Ta-Nehisi Coates, La danse de l’eau. Trad. de l’anglais (États-Unis) par Pierre Demarty. Fayard, 479 p., 23 €
La danse de l’eau, qui mêle réalisme et fantastique, se déroule dans le Sud avant la guerre de Sécession et a pour sujet l’esclavage. Le narrateur et héros du roman de Ta-Nehisi Coates, Hiram, est esclave sur la plantation de son père, un homme qui lui a donné une bonne éducation et le traite avec bienveillance, ce d’autant plus que son fils légitime blanc, futur héritier de ses biens, est un être vulgaire, ignorant et paresseux. Lorsque ce dernier meurt et que Hiram comprend qu’il restera toujours esclave, il décide de s’enfuir. Une suite d’aventures s’ensuit : Hiram abandonne ceux qu’il aime, se retrouve agent de l’Underground Railroad, est fait prisonnier de trafiquants d’esclaves, rencontre Harriet Tubman, se retrouve trahi, vit un temps à Philadelphie, s’efforce d’arracher d’autres Noirs à l’esclavage, etc.

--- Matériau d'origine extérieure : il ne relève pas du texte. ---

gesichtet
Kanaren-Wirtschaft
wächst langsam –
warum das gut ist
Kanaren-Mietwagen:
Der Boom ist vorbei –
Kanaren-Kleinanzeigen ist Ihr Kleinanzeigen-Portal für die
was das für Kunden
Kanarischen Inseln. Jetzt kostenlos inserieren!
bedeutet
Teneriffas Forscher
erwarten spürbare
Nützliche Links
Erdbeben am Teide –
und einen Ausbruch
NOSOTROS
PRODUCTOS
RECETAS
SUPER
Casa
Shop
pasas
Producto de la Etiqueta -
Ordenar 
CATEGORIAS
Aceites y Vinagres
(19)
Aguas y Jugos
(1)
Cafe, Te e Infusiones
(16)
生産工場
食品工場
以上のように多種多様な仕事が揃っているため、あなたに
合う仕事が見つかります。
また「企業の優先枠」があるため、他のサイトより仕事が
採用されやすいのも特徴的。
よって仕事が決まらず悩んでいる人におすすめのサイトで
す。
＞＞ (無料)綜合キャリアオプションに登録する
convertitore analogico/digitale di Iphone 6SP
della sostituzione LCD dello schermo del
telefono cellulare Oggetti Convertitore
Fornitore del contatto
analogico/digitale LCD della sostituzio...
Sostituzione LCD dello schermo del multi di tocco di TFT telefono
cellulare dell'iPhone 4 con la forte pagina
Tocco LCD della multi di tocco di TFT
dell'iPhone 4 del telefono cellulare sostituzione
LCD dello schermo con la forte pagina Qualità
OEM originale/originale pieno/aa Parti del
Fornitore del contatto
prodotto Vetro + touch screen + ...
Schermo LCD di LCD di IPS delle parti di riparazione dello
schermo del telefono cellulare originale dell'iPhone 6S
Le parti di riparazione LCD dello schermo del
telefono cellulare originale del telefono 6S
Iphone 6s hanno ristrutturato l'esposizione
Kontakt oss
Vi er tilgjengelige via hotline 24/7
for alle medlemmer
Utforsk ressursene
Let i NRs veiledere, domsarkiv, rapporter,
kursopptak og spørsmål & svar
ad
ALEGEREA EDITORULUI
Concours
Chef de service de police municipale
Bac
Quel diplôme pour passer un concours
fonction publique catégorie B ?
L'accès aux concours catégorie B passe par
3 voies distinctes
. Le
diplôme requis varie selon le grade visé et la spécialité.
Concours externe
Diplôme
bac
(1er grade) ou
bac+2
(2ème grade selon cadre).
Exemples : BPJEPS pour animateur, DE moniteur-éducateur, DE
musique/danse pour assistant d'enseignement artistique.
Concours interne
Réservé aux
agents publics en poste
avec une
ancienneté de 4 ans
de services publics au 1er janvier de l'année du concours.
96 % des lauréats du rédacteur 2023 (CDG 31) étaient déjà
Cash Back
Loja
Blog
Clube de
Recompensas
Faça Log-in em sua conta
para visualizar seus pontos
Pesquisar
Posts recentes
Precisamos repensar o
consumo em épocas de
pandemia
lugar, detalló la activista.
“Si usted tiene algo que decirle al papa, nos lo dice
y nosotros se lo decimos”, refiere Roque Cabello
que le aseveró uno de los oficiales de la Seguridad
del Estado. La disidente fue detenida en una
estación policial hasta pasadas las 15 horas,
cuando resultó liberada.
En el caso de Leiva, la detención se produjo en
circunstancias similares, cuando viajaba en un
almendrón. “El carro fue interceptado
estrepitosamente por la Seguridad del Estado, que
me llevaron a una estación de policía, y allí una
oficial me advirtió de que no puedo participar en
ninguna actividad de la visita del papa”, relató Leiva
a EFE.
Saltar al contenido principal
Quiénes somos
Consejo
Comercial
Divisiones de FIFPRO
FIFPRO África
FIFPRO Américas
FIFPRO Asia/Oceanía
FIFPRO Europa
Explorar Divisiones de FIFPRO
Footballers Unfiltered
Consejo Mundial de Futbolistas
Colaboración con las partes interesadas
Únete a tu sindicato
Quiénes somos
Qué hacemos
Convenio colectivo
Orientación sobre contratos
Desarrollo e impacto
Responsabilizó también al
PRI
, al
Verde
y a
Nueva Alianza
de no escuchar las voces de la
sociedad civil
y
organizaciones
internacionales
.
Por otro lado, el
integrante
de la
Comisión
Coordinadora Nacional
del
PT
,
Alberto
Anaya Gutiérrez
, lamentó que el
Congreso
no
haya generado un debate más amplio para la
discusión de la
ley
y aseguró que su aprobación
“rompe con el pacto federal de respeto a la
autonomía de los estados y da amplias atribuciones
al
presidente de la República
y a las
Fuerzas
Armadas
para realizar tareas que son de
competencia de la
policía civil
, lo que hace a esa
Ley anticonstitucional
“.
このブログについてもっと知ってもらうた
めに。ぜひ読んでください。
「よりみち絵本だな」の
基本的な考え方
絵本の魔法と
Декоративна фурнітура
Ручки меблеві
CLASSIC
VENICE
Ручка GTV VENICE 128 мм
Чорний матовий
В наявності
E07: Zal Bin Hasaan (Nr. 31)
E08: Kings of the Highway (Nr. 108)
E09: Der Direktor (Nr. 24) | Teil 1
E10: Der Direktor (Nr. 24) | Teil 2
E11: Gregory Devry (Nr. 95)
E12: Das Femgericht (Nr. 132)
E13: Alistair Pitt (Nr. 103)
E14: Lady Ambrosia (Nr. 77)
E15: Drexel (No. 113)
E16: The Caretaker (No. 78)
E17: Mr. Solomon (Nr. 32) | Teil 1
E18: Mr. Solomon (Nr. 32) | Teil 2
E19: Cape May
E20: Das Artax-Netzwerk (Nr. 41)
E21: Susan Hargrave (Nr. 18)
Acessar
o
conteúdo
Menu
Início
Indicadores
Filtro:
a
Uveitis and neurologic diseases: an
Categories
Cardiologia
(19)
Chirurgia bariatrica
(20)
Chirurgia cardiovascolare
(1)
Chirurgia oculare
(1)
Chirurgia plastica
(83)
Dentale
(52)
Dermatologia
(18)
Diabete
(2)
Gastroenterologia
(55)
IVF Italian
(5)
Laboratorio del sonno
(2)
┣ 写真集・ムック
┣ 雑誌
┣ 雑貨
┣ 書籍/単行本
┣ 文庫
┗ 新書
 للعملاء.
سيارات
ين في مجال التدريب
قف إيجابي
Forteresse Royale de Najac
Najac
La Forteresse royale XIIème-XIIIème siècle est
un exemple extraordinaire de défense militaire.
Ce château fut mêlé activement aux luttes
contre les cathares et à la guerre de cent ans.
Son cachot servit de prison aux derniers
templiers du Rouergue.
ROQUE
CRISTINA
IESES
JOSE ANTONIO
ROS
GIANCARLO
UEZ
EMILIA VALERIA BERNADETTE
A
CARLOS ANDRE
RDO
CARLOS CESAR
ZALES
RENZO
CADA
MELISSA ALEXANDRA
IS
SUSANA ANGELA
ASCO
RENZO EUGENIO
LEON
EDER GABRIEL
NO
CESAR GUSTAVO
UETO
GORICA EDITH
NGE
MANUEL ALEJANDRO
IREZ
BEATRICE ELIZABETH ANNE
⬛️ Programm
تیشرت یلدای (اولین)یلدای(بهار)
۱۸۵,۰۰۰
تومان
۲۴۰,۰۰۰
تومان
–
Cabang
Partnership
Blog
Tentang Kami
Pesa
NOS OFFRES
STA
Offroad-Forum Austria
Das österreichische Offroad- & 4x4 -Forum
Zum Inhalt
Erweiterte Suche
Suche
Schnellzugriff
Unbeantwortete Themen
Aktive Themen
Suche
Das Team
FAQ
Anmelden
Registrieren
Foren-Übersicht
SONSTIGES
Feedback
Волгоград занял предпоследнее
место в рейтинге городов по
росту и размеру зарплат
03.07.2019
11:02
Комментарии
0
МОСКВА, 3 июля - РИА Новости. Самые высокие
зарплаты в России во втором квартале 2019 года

Le surnaturel s’insère dans le roman grâce à la capacité mémorielle extraordinaire de Hiram et à son talent pour la « Conduction » (sorte de téléportation magique non gouvernée par la volonté). Ces deux pouvoirs que Hiram tente de maîtriser ont sans doute une fonction métaphorique de programme pour les Africains-Américains d’aujourd’hui : ils doivent d’une part reconstituer leur histoire et de l’autre envisager de se déplacer, non géographiquement bien sûr, mais politiquement vers un « ailleurs » qui les fera sortir de l’état de subordination dans lequel ils se trouvent. Bref, le livre semble fournir suffisamment de péripéties et d’idées pour effectuer, but premier du récit sur l’esclavage, une recréation d’un passé difficilement imaginable, et esquisser une perspective sur ce que serait un avenir pour les descendants de ceux qui l’ont subi. Les témoignages d’anciens esclaves sont en effet assez rares en dehors des Underground Railroad Records de William Still, dont s’inspire Coates, et de ceux recueillis dans les années 1930 par le Federal Writers’ Project de la Works Progress Administration de Roosevelt auprès des derniers anciens esclaves encore en vie.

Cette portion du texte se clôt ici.